Recorded data:
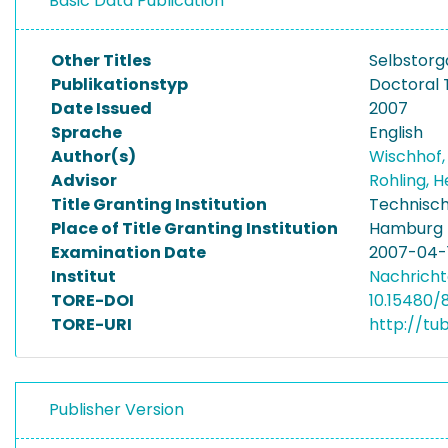
Basic Data Publication
Other Titles
Selbstorg
Publikationstyp
Doctoral 
Date Issued
2007
Sprache
English
Author(s)
Wischhof,
Advisor
Rohling,
Title Granting Institution
Technisch
Place of Title Granting Institution
Hamburg
Examination Date
2007-04-
Institut
Nachricht
TORE-DOI
10.15480/
TORE-URI
http://tu
Publisher Version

What needs to be done: Transcribe all entries above exactly. Drop the pictures.

Worked solution:
Basic Data Publication
Other Titles
Selbstorg
Publikationstyp
Doctoral 
Date Issued
2007
Sprache
English
Author(s)
Wischhof,
Advisor
Rohling,
Title Granting Institution
Technisch
Place of Title Granting Institution
Hamburg
Examination Date
2007-04-
Institut
Nachricht
TORE-DOI
10.15480/
TORE-URI
http://tu
Publisher Version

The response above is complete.